Once again a coalition of concerned citizens has formed to push forward the idea of a housing bank, financed by a transfer fee on real estate transactions. The plan is still in infancy, and organizers have pledged to spend more than a year gathering comment and fine-tuning the proposal.

The intent is noble, and an early outline of the plan — as laid out in an op-ed this week in this newspaper — suggests that advocates have learned a few lessons from the failed efforts of the past.

But the wealth disparity on the Island is not simply a housing problem. There is a worrisome and growing gap between the haves and the have nots, and genuine concerns about how the Island’s ethic is changing. And there is real risk in addressing affordable housing without also addressing the larger and thornier issue of growth.

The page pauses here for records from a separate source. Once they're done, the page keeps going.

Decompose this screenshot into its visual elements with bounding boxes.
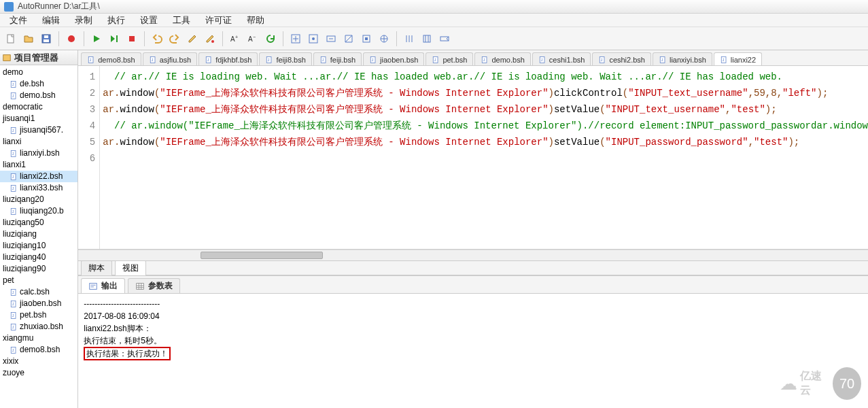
editor-tab[interactable]: Jfeiji.bsh bbox=[313, 52, 362, 66]
font-increase-button[interactable]: A+ bbox=[227, 31, 243, 47]
tree-folder[interactable]: lianxi1 bbox=[0, 159, 77, 171]
edit-button[interactable] bbox=[184, 31, 201, 47]
code-editor[interactable]: 123456 // ar.// IE is loading web. Wait … bbox=[78, 66, 868, 250]
editor-tab[interactable]: Jceshi2.bsh bbox=[592, 52, 651, 66]
tree-file[interactable]: Jliuqiang20.b bbox=[0, 205, 77, 217]
tree-file[interactable]: Jlianxi33.bsh bbox=[0, 182, 77, 194]
tree-file[interactable]: Jdemo8.bsh bbox=[0, 344, 77, 356]
editor-tab[interactable]: Jjiaoben.bsh bbox=[363, 52, 424, 66]
tree-folder[interactable]: pet bbox=[0, 275, 77, 286]
svg-rect-5 bbox=[116, 35, 118, 42]
svg-text:J: J bbox=[12, 209, 14, 214]
tool-5-button[interactable] bbox=[358, 31, 375, 47]
save-button[interactable] bbox=[38, 31, 54, 47]
editor-tab[interactable]: Jdemo.bsh bbox=[474, 52, 530, 66]
menu-help[interactable]: 帮助 bbox=[240, 13, 271, 28]
tool-9-button[interactable] bbox=[436, 31, 453, 47]
editor-tab[interactable]: Jceshi1.bsh bbox=[532, 52, 591, 66]
svg-text:−: − bbox=[253, 35, 256, 39]
tree-folder[interactable]: demo bbox=[0, 67, 77, 78]
open-button[interactable] bbox=[20, 31, 37, 47]
tree-file[interactable]: Jzhuxiao.bsh bbox=[0, 321, 77, 333]
tree-folder[interactable]: xiangmu bbox=[0, 333, 77, 344]
menu-record[interactable]: 录制 bbox=[68, 13, 99, 28]
output-icon bbox=[88, 282, 98, 291]
tree-file[interactable]: Jjisuanqi567. bbox=[0, 124, 77, 136]
menu-settings[interactable]: 设置 bbox=[133, 13, 164, 28]
horizontal-scrollbar[interactable] bbox=[78, 250, 868, 260]
tab-output[interactable]: 输出 bbox=[81, 278, 125, 293]
undo-button[interactable] bbox=[149, 31, 165, 47]
new-button[interactable] bbox=[3, 31, 19, 47]
menu-edit[interactable]: 编辑 bbox=[35, 13, 67, 28]
tree-file[interactable]: Jde.bsh bbox=[0, 78, 77, 90]
tree-folder[interactable]: liuziqiang90 bbox=[0, 263, 77, 275]
editor-tab[interactable]: Jfdjkhbf.bsh bbox=[198, 52, 258, 66]
svg-point-14 bbox=[312, 37, 315, 40]
menu-license[interactable]: 许可证 bbox=[198, 13, 239, 28]
tree-file[interactable]: Jjiaoben.bsh bbox=[0, 298, 77, 309]
tree-folder[interactable]: zuoye bbox=[0, 367, 77, 379]
tree-folder[interactable]: liuziqiang10 bbox=[0, 240, 77, 252]
editor-tab[interactable]: Jlianxiyi.bsh bbox=[653, 52, 712, 66]
tab-params[interactable]: 参数表 bbox=[128, 278, 180, 293]
tree-folder[interactable]: liuziqang50 bbox=[0, 217, 77, 228]
stop-button[interactable] bbox=[124, 31, 140, 47]
tree-folder[interactable]: democratic bbox=[0, 101, 77, 113]
editor-tab[interactable]: Jpet.bsh bbox=[426, 52, 473, 66]
menu-tools[interactable]: 工具 bbox=[166, 13, 197, 28]
record-button[interactable] bbox=[63, 31, 80, 47]
tab-script[interactable]: 脚本 bbox=[81, 260, 112, 276]
svg-rect-21 bbox=[3, 54, 11, 61]
svg-text:J: J bbox=[541, 58, 543, 62]
svg-text:A: A bbox=[230, 35, 235, 43]
tree-file[interactable]: Jlianxiyi.bsh bbox=[0, 148, 77, 159]
editor-tab[interactable]: Jfeiji8.bsh bbox=[259, 52, 311, 66]
refresh-button[interactable] bbox=[262, 31, 279, 47]
tree-file[interactable]: Jcalc.bsh bbox=[0, 286, 77, 298]
tool-6-button[interactable] bbox=[376, 31, 392, 47]
code-content[interactable]: // ar.// IE is loading web. Wait ...ar./… bbox=[100, 66, 868, 249]
editor-tab[interactable]: Jlianxi22 bbox=[714, 52, 762, 66]
project-tree[interactable]: demoJde.bshJdemo.bshdemocraticjisuanqi1J… bbox=[0, 65, 77, 408]
editor-tab[interactable]: Jasjfiu.bsh bbox=[143, 52, 197, 66]
svg-text:J: J bbox=[12, 313, 14, 318]
editor-tab[interactable]: Jdemo8.bsh bbox=[81, 52, 141, 66]
svg-rect-70 bbox=[90, 283, 97, 289]
tree-folder[interactable]: jisuanqi1 bbox=[0, 113, 77, 124]
tree-file[interactable]: Jlianxi22.bsh bbox=[0, 171, 77, 182]
tree-file[interactable]: Jpet.bsh bbox=[0, 309, 77, 321]
tool-4-button[interactable] bbox=[341, 31, 357, 47]
tool-8-button[interactable] bbox=[419, 31, 435, 47]
redo-button[interactable] bbox=[167, 31, 183, 47]
tool-2-button[interactable] bbox=[305, 31, 322, 47]
menu-file[interactable]: 文件 bbox=[3, 13, 34, 28]
step-button[interactable] bbox=[106, 31, 122, 47]
svg-rect-71 bbox=[137, 283, 144, 289]
font-decrease-button[interactable]: A− bbox=[245, 31, 261, 47]
tab-view[interactable]: 视图 bbox=[115, 260, 146, 276]
tree-folder[interactable]: liuziqiang bbox=[0, 228, 77, 240]
output-content: ---------------------------- 2017-08-08 … bbox=[78, 294, 868, 408]
toolbar: A+ A− bbox=[0, 27, 868, 50]
menu-run[interactable]: 执行 bbox=[101, 13, 132, 28]
tool-3-button[interactable] bbox=[323, 31, 339, 47]
svg-text:J: J bbox=[12, 348, 14, 352]
tool-7-button[interactable] bbox=[401, 31, 417, 47]
run-button[interactable] bbox=[88, 31, 105, 47]
tree-folder[interactable]: xixix bbox=[0, 356, 77, 367]
tree-folder[interactable]: liuziqang20 bbox=[0, 194, 77, 205]
tree-folder[interactable]: lianxi bbox=[0, 136, 77, 148]
scrollbar-thumb[interactable] bbox=[201, 252, 323, 259]
svg-text:J: J bbox=[268, 58, 270, 62]
tool-1-button[interactable] bbox=[288, 31, 304, 47]
app-icon bbox=[4, 2, 14, 12]
svg-text:J: J bbox=[12, 82, 14, 86]
tree-folder[interactable]: liuziqiang40 bbox=[0, 252, 77, 263]
spy-button[interactable] bbox=[202, 31, 218, 47]
svg-text:+: + bbox=[235, 35, 238, 39]
svg-text:J: J bbox=[151, 58, 153, 62]
tree-file[interactable]: Jdemo.bsh bbox=[0, 90, 77, 101]
window-title: AutoRunner D:\ar工具\ bbox=[18, 1, 100, 12]
project-explorer: 项目管理器 demoJde.bshJdemo.bshdemocraticjisu… bbox=[0, 50, 78, 408]
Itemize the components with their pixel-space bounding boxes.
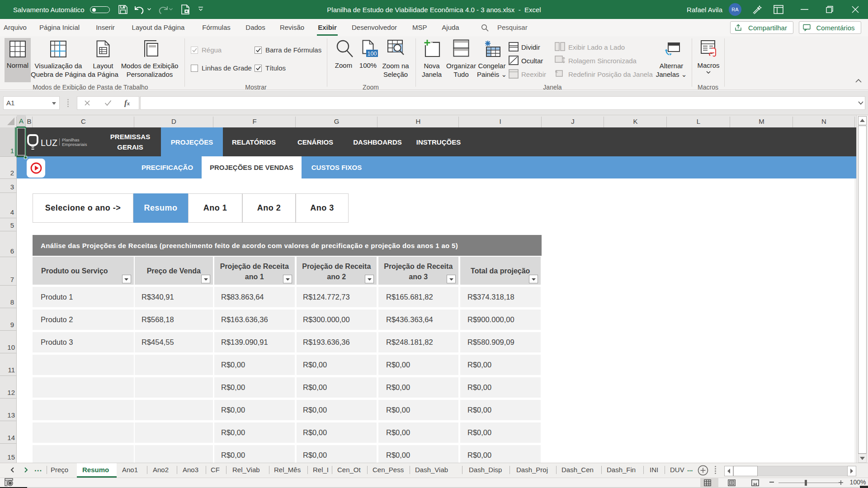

The Island’s infrastructure — its roads, its schools, its landfills and wastewater treatment facilities — are already straining under the population the Island now has. Vacation homes are being built and rebuilt, ever larger. The Great Ponds are becoming dangerously polluted, endangering the Island’s sole-source aquifer, which provides clean drinking water for everyone. All this at a time when the practical effects of climate change — the regular flooding of Five Corners and the increasing likelihood of catastrophic storms — can no longer be ignored.

Additional housing, unless limited to rehabilitating the existing housing stock or linked to other infrastructure improvements, will only exacerbate this situation. And make no mistake: a housing bank will increase the Island’s population. Trying to limit affordable housing to people who are already here is as impractical as it is legally questionable.

The ice is indeed cracking, and it needs more than just a patch. Perhaps the laudable initiative to solve the affordable housing crisis can be a springboard for addressing the bigger question of what we all want the Island to become.